Opposing hitters will be more familiar with what’s coming from Singer, forcing him to stay one step ahead. Part of that could come with an improving changeup. He tinkered with the pitch this offseason and said the grip he has now “feels better than it ever has.”

Adding that changeup has been an ongoing project for Singer, but with how strong his fastball and slider have been throughout his career, he didn’t have to utilize a third pitch as much.

That could change this year.

“That changeup has a potential to be a really good pitch,” Royals manager Mike Matheny said. “Especially when you start talking about third time through the order -- he’s got an above-average breaking ball that is going to be in everybody’s mind. They know it now. They know that he locates down in the zone. It’s that next step, next level.”

Singer threw his changeup only 4.7 percent of the time last season -- 50 pitches, with 48 of those against left-handed batters. Two hits came off the pitch (a single and double). In that small sample size, batters hit .167 against the pitch, with two strikeouts.

“It’s going to be huge,” Singer said. “I feel like I’ve taken a whole other step up with it. Taking a lot of velocity off it and feel like I’m getting it to move a lot more. And just different finger placements, confident with it. It’s going to be huge this year.”

Singer has also taken advantage of the resources the Royals have to help pitchers adjust, including two in the clubhouse. Starter Mike Minor and reliever Wade Davis are two veteran pitchers who Kansas City added to its roster this offseason, and Singer said he’s talked to them about the little things they’ve done over their long careers to stay ahead.

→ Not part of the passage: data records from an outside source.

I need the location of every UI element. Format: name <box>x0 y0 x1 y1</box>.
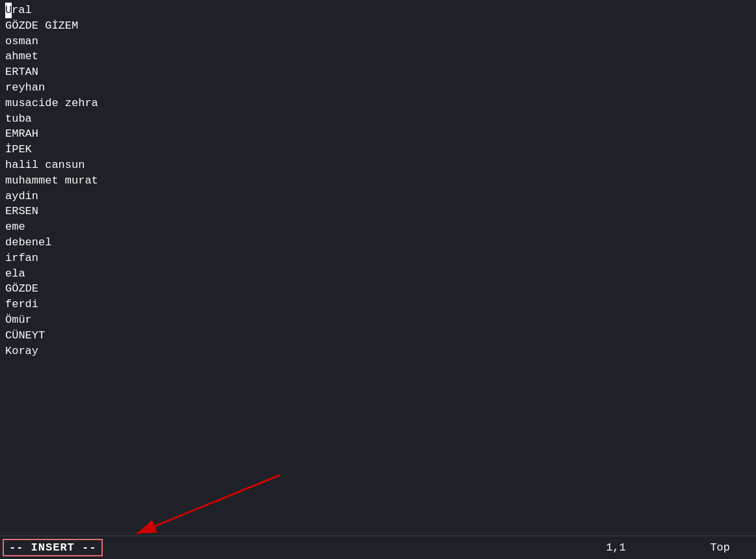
insert-mode-indicator: -- INSERT -- <box>3 539 103 556</box>
editor-line: irfan <box>5 251 751 266</box>
editor-line: ahmet <box>5 49 751 64</box>
editor-area[interactable]: UralGÖZDE GİZEMosmanahmetERTANreyhanmusa… <box>0 0 756 536</box>
editor-line: Ural <box>5 3 751 18</box>
cursor-position: 1,1 <box>606 541 626 554</box>
editor-line: ERTAN <box>5 64 751 80</box>
scroll-position: Top <box>710 541 730 554</box>
editor-line: EMRAH <box>5 126 751 142</box>
editor-line: GÖZDE <box>5 281 751 297</box>
editor-line: GÖZDE GİZEM <box>5 18 751 34</box>
editor-line: muhammet murat <box>5 173 751 189</box>
editor-line: debenel <box>5 235 751 251</box>
editor-line: ferdi <box>5 297 751 312</box>
editor-line: reyhan <box>5 80 751 96</box>
editor-line: Koray <box>5 344 751 359</box>
editor-line: tuba <box>5 111 751 127</box>
editor-line: eme <box>5 219 751 235</box>
editor-line: musacide zehra <box>5 96 751 111</box>
editor-line: CÜNEYT <box>5 328 751 344</box>
editor-line: aydin <box>5 189 751 204</box>
editor-line: İPEK <box>5 142 751 157</box>
editor-line: halil cansun <box>5 157 751 173</box>
editor-line: Ömür <box>5 312 751 328</box>
editor-line: osman <box>5 34 751 49</box>
editor-line: ERSEN <box>5 204 751 219</box>
editor-line: ela <box>5 266 751 282</box>
status-bar: -- INSERT -- 1,1 Top <box>0 536 756 559</box>
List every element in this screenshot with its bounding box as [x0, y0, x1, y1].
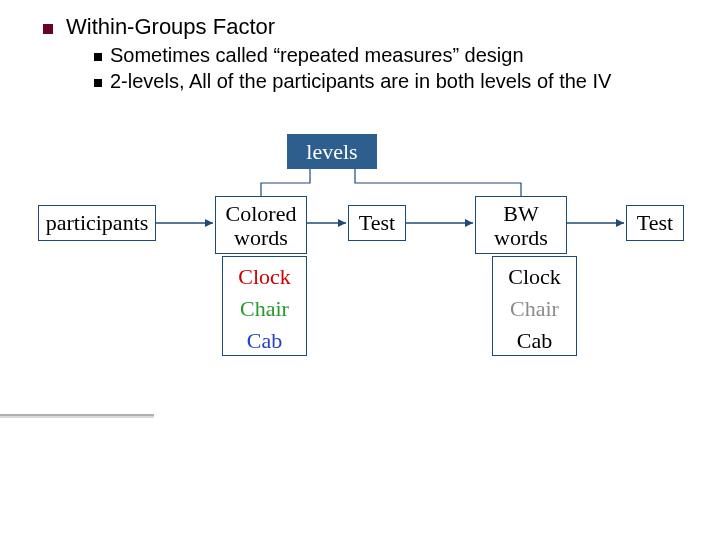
word-chair: Chair	[223, 293, 306, 325]
word-cab: Cab	[493, 325, 576, 357]
colored-words-box: Colored words	[215, 196, 307, 254]
levels-label-box: levels	[287, 134, 377, 169]
word-chair: Chair	[493, 293, 576, 325]
word-clock: Clock	[493, 261, 576, 293]
bullet-text-1: Sometimes called “repeated measures” des…	[110, 43, 670, 68]
bullet-icon	[94, 79, 102, 87]
test-box-2: Test	[626, 205, 684, 241]
bullet-text-2-line1: 2-levels, All of the participants are in…	[110, 69, 640, 94]
test-box-1: Test	[348, 205, 406, 241]
bw-words-box: BW words	[475, 196, 567, 254]
slide-accent-line	[0, 414, 154, 418]
bw-word-list: Clock Chair Cab	[492, 256, 577, 356]
section-title: Within-Groups Factor	[66, 14, 275, 40]
bullet-icon	[43, 24, 53, 34]
participants-box: participants	[38, 205, 156, 241]
word-cab: Cab	[223, 325, 306, 357]
colored-word-list: Clock Chair Cab	[222, 256, 307, 356]
word-clock: Clock	[223, 261, 306, 293]
bullet-icon	[94, 53, 102, 61]
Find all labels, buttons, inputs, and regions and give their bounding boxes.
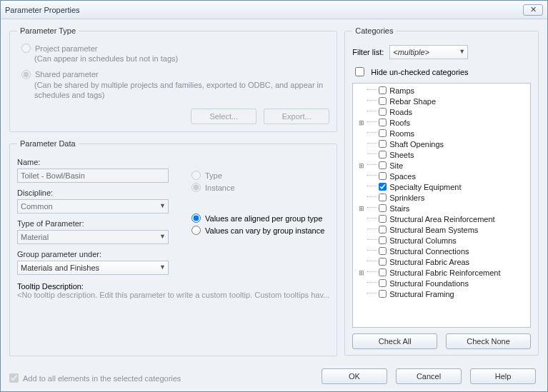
values-aligned-radio[interactable]: [191, 213, 201, 223]
expand-icon[interactable]: ⊞: [357, 162, 366, 169]
category-item[interactable]: Structural Framing: [353, 288, 530, 299]
category-checkbox[interactable]: [379, 151, 387, 159]
category-checkbox[interactable]: [379, 247, 387, 255]
add-to-all-checkbox: [9, 373, 19, 383]
project-parameter-label: Project parameter: [35, 44, 97, 53]
category-item[interactable]: Shaft Openings: [353, 139, 530, 149]
category-item[interactable]: Rebar Shape: [353, 96, 530, 106]
category-checkbox[interactable]: [379, 258, 387, 266]
category-item[interactable]: Structural Connections: [353, 246, 530, 256]
category-checkbox[interactable]: [379, 215, 387, 223]
expand-icon[interactable]: ⊞: [357, 119, 366, 126]
tree-connector: [367, 239, 377, 240]
category-item[interactable]: Structural Columns: [353, 235, 530, 246]
category-item[interactable]: Sprinklers: [353, 192, 530, 203]
category-checkbox[interactable]: [379, 140, 387, 148]
category-checkbox[interactable]: [379, 86, 387, 94]
type-radio: [191, 171, 201, 180]
categories-group: Categories Filter list: ▼ Hide un-checke…: [344, 26, 539, 356]
category-item[interactable]: Structural Beam Systems: [353, 224, 530, 235]
category-label: Roofs: [389, 119, 410, 127]
category-item[interactable]: Sheets: [353, 149, 530, 160]
category-checkbox[interactable]: [379, 119, 387, 126]
values-vary-label: Values can vary by group instance: [205, 226, 324, 235]
dialog-content: Parameter Type Project parameter (Can ap…: [1, 19, 547, 391]
category-item[interactable]: ⊞Stairs: [353, 203, 530, 213]
expand-icon[interactable]: ⊞: [357, 205, 366, 212]
categories-tree[interactable]: RampsRebar ShapeRoads⊞RoofsRoomsShaft Op…: [352, 83, 531, 328]
hide-unchecked-checkbox[interactable]: [355, 67, 364, 76]
category-item[interactable]: Rooms: [353, 128, 530, 139]
category-label: Roads: [389, 108, 412, 116]
discipline-combo: [17, 199, 169, 213]
tooltip-description-text: <No tooltip description. Edit this param…: [17, 291, 329, 299]
category-item[interactable]: Structural Area Reinforcement: [353, 213, 530, 224]
category-label: Site: [389, 161, 403, 170]
category-item[interactable]: Specialty Equipment: [353, 181, 530, 192]
name-input: [17, 169, 169, 183]
project-parameter-radio: [21, 44, 31, 53]
tree-connector: [367, 271, 377, 272]
select-button: Select...: [191, 109, 256, 124]
category-label: Spaces: [389, 172, 416, 181]
tree-connector: [367, 89, 377, 90]
category-label: Specialty Equipment: [389, 183, 461, 191]
category-item[interactable]: Structural Fabric Areas: [353, 256, 530, 267]
category-checkbox[interactable]: [379, 236, 387, 244]
category-item[interactable]: Ramps: [353, 85, 530, 96]
category-label: Structural Foundations: [389, 279, 469, 288]
category-checkbox[interactable]: [379, 172, 387, 180]
category-item[interactable]: ⊞Structural Fabric Reinforcement: [353, 267, 530, 278]
category-item[interactable]: ⊞Roofs: [353, 117, 530, 128]
add-to-all-row: Add to all elements in the selected cate…: [9, 373, 337, 383]
tree-connector: [367, 282, 377, 283]
group-parameter-under-combo[interactable]: [17, 261, 169, 275]
tree-connector: [367, 250, 377, 251]
tree-connector: [367, 207, 377, 208]
check-all-button[interactable]: Check All: [352, 333, 437, 349]
parameter-data-legend: Parameter Data: [17, 139, 79, 148]
filter-list-combo[interactable]: [389, 45, 468, 59]
tree-connector: [367, 175, 377, 176]
category-label: Rebar Shape: [389, 97, 436, 106]
category-checkbox[interactable]: [379, 161, 387, 169]
shared-parameter-desc: (Can be shared by multiple projects and …: [34, 81, 329, 101]
parameter-properties-dialog: Parameter Properties ✕ Parameter Type Pr…: [0, 0, 548, 392]
window-title: Parameter Properties: [5, 6, 523, 14]
category-checkbox[interactable]: [379, 129, 387, 137]
close-button[interactable]: ✕: [523, 4, 543, 16]
category-checkbox[interactable]: [379, 279, 387, 287]
categories-legend: Categories: [352, 26, 396, 35]
category-label: Stairs: [389, 204, 409, 213]
category-checkbox[interactable]: [379, 183, 387, 191]
help-button[interactable]: Help: [470, 368, 536, 384]
category-checkbox[interactable]: [379, 108, 387, 116]
ok-button[interactable]: OK: [322, 368, 387, 384]
cancel-button[interactable]: Cancel: [396, 368, 462, 384]
category-item[interactable]: Structural Foundations: [353, 278, 530, 288]
tree-connector: [367, 121, 377, 122]
category-checkbox[interactable]: [379, 268, 387, 276]
category-checkbox[interactable]: [379, 97, 387, 105]
tree-connector: [367, 100, 377, 101]
tree-connector: [367, 154, 377, 154]
category-item[interactable]: ⊞Site: [353, 160, 530, 171]
category-checkbox[interactable]: [379, 194, 387, 201]
check-none-button[interactable]: Check None: [446, 333, 531, 349]
values-vary-radio[interactable]: [191, 226, 201, 235]
category-checkbox[interactable]: [379, 226, 387, 233]
project-parameter-desc: (Can appear in schedules but not in tags…: [34, 54, 329, 64]
expand-icon[interactable]: ⊞: [357, 269, 366, 276]
category-checkbox[interactable]: [379, 290, 387, 298]
parameter-type-group: Parameter Type Project parameter (Can ap…: [9, 26, 337, 132]
category-item[interactable]: Roads: [353, 106, 530, 117]
category-item[interactable]: Spaces: [353, 171, 530, 181]
tree-connector: [367, 293, 377, 293]
category-label: Ramps: [389, 86, 414, 95]
category-checkbox[interactable]: [379, 204, 387, 212]
tree-connector: [367, 228, 377, 229]
titlebar: Parameter Properties ✕: [1, 1, 547, 19]
category-label: Structural Fabric Reinforcement: [389, 268, 500, 277]
shared-parameter-radio: [21, 70, 31, 79]
tree-connector: [367, 111, 377, 111]
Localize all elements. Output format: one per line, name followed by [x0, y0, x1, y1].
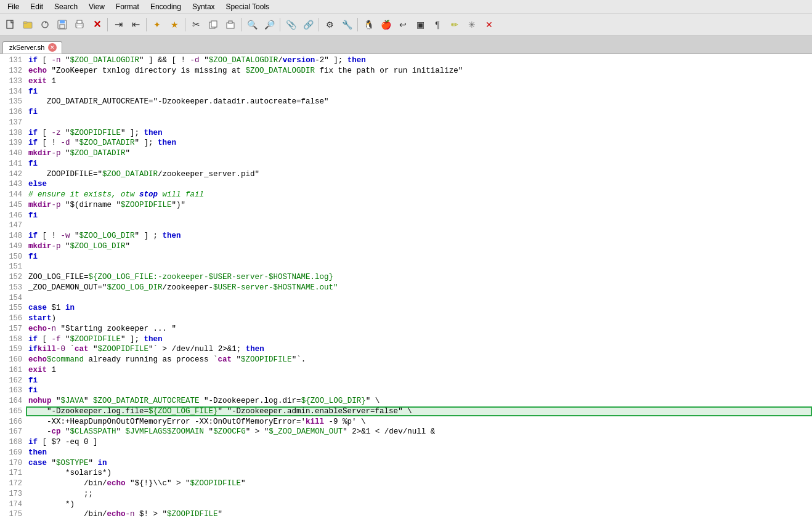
sep6 — [319, 18, 319, 31]
paste-button[interactable] — [222, 17, 238, 33]
close-btn2[interactable]: ✕ — [481, 17, 497, 33]
sep2 — [146, 18, 147, 31]
code-line[interactable]: if [ -z "$ZOOPIDFILE" ]; then — [26, 127, 812, 138]
code-line[interactable]: mkdir -p "$ZOO_DATADIR" — [26, 148, 812, 159]
menu-edit[interactable]: Edit — [25, 1, 48, 12]
clip2-button[interactable]: 🔗 — [300, 17, 316, 33]
code-line[interactable]: ;; — [26, 489, 812, 499]
menu-syntax[interactable]: Syntax — [187, 1, 220, 12]
code-line[interactable] — [26, 118, 812, 128]
line-number: 157 — [0, 324, 26, 334]
tab-zkserver[interactable]: zkServer.sh ✕ — [2, 41, 62, 54]
code-column[interactable]: if [ -n "$ZOO_DATALOGDIR" ] && [ ! -d "$… — [26, 54, 812, 521]
code-line[interactable]: exit 1 — [26, 76, 812, 87]
code-line[interactable]: ZOO_LOG_FILE=${ZOO_LOG_FILE:-zookeeper-$… — [26, 272, 812, 283]
code-line[interactable]: case $1 in — [26, 303, 812, 313]
apple-button[interactable]: 🍎 — [378, 17, 394, 33]
code-line[interactable]: if kill -0 `cat "$ZOOPIDFILE"` > /dev/nu… — [26, 344, 812, 355]
code-line[interactable]: ZOOPIDFILE="$ZOO_DATADIR/zookeeper_serve… — [26, 169, 812, 179]
code-line[interactable]: case "$OSTYPE" in — [26, 458, 812, 468]
code-line[interactable]: if [ -n "$ZOO_DATALOGDIR" ] && [ ! -d "$… — [26, 55, 812, 66]
line-number: 159 — [0, 344, 26, 355]
line-number: 163 — [0, 386, 26, 396]
svg-rect-0 — [7, 20, 13, 28]
code-line[interactable]: /bin/echo "${!}\\c" > "$ZOOPIDFILE" — [26, 479, 812, 489]
new-file-button[interactable] — [2, 17, 18, 33]
menu-format[interactable]: Format — [111, 1, 144, 12]
bookmark-button[interactable]: ✦ — [149, 17, 165, 33]
save-button[interactable] — [54, 17, 70, 33]
code-line[interactable] — [26, 293, 812, 303]
copy-button[interactable] — [205, 17, 221, 33]
code-line[interactable]: -cp "$CLASSPATH" $JVMFLAGS $ZOOMAIN "$ZO… — [26, 427, 812, 437]
unindent-button[interactable]: ⇤ — [128, 17, 144, 33]
menu-special-tools[interactable]: Special Tools — [221, 1, 275, 12]
extra-button[interactable]: ✳ — [464, 17, 480, 33]
code-line[interactable]: mkdir -p "$ZOO_LOG_DIR" — [26, 241, 812, 252]
code-line[interactable]: echo -n "Starting zookeeper ... " — [26, 324, 812, 334]
line-number: 150 — [0, 251, 26, 262]
menu-bar: File Edit Search View Format Encoding Sy… — [0, 0, 812, 14]
code-line[interactable]: fi — [26, 86, 812, 97]
highlight-button[interactable]: ✏ — [447, 17, 463, 33]
print-button[interactable] — [71, 17, 87, 33]
code-line[interactable] — [26, 262, 812, 272]
code-line[interactable]: fi — [26, 386, 812, 396]
bookmark2-button[interactable]: ★ — [166, 17, 182, 33]
line-number: 156 — [0, 313, 26, 324]
code-line[interactable]: start) — [26, 313, 812, 324]
clip-button[interactable]: 📎 — [283, 17, 299, 33]
line-number: 131 — [0, 55, 26, 66]
toggle-button[interactable]: ▣ — [412, 17, 428, 33]
code-line[interactable]: if [ ! -d "$ZOO_DATADIR" ]; then — [26, 138, 812, 148]
code-line[interactable]: /bin/echo -n $! > "$ZOOPIDFILE" — [26, 509, 812, 520]
find-button[interactable]: 🔍 — [244, 17, 260, 33]
code-line[interactable]: # ensure it exists, otw stop will fail — [26, 190, 812, 200]
line-number: 171 — [0, 468, 26, 479]
code-line[interactable]: fi — [26, 107, 812, 118]
code-line[interactable]: fi — [26, 375, 812, 386]
pilcrow-button[interactable]: ¶ — [429, 17, 445, 33]
macro2-button[interactable]: 🔧 — [339, 17, 355, 33]
code-line[interactable]: if [ $? -eq 0 ] — [26, 437, 812, 448]
code-line[interactable]: echo $command already running as process… — [26, 355, 812, 365]
open-file-button[interactable] — [20, 17, 36, 33]
code-line[interactable]: exit 1 — [26, 365, 812, 376]
line-number: 152 — [0, 272, 26, 283]
code-line[interactable]: fi — [26, 210, 812, 220]
code-line[interactable]: if [ -f "$ZOOPIDFILE" ]; then — [26, 334, 812, 344]
code-line[interactable]: mkdir -p "$(dirname "$ZOOPIDFILE")" — [26, 200, 812, 211]
menu-view[interactable]: View — [84, 1, 110, 12]
code-line[interactable]: if [ ! -w "$ZOO_LOG_DIR" ] ; then — [26, 231, 812, 241]
linux-button[interactable]: 🐧 — [360, 17, 376, 33]
code-line[interactable]: echo "ZooKeeper txnlog directory is miss… — [26, 66, 812, 76]
indent-button[interactable]: ⇥ — [110, 17, 126, 33]
cut-button[interactable]: ✂ — [188, 17, 204, 33]
code-line[interactable]: fi — [26, 251, 812, 262]
tab-close-button[interactable]: ✕ — [48, 43, 57, 52]
code-line[interactable]: -XX:+HeapDumpOnOutOfMemoryError -XX:OnOu… — [26, 416, 812, 427]
line-number: 133 — [0, 76, 26, 87]
code-line[interactable]: ZOO_DATADIR_AUTOCREATE="-Dzookeeper.data… — [26, 97, 812, 107]
code-line[interactable] — [26, 220, 812, 231]
code-line[interactable]: nohup "$JAVA" $ZOO_DATADIR_AUTOCREATE "-… — [26, 396, 812, 406]
undo-button[interactable]: ↩ — [395, 17, 411, 33]
close-x-button[interactable]: ✕ — [89, 17, 105, 33]
reload-button[interactable] — [37, 17, 53, 33]
menu-search[interactable]: Search — [49, 1, 83, 12]
svg-rect-11 — [211, 21, 217, 27]
line-number: 154 — [0, 293, 26, 303]
macro-button[interactable]: ⚙ — [322, 17, 338, 33]
code-line[interactable]: else — [26, 179, 812, 190]
line-number: 139 — [0, 138, 26, 148]
menu-encoding[interactable]: Encoding — [145, 1, 186, 12]
code-line[interactable]: *solaris*) — [26, 468, 812, 479]
code-line[interactable]: "-Dzookeeper.log.file=${ZOO_LOG_FILE}" "… — [26, 406, 812, 417]
menu-file[interactable]: File — [2, 1, 24, 12]
code-line[interactable]: *) — [26, 499, 812, 509]
line-number: 155 — [0, 303, 26, 313]
code-line[interactable]: then — [26, 448, 812, 458]
find-next-button[interactable]: 🔎 — [261, 17, 277, 33]
code-line[interactable]: fi — [26, 159, 812, 169]
code-line[interactable]: _ZOO_DAEMON_OUT="$ZOO_LOG_DIR/zookeeper-… — [26, 283, 812, 293]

“I do want him to keep that urgency, but also not forget what he did was really special,” Matheny said. “Watching him already working on his changeup, working on hitting all the quadrants just a little bit differently because he knows that the league is going to adapt, and how is he going to be able to stay one step ahead? It’s what all young players need to do -- what’s the league going to do now to adjust to me? We’re balancing the excitement of, ‘What you did last year was really good,’ with, ‘Keep the throttle down, because there are some things that we have to tighten up.’”

In his final five starts last season (all in September), Singer didn’t give up a home run and held batters to a .184 average across 29 2/3 innings. During that stretch, he took a no-hit bid into the eighth inning against Cleveland on Sept. 10. He allowed four runs over his last four starts, striking out 25 and walking eight -- with five of those coming in a start against St. Louis on Sept. 22.

It was the kind of month Singer hopes he can bring into 2021, no longer a rookie, but still a vital part of the Royals' rotation.

“There’s a lot that goes into reaching the big leagues -- that first year is pretty crazy -- so September was the month that I felt like everything was coming together,” Singer said. “I was rolling there. I definitely wanted to keep going. Hopefully, get in one of those grooves this year and keep going.”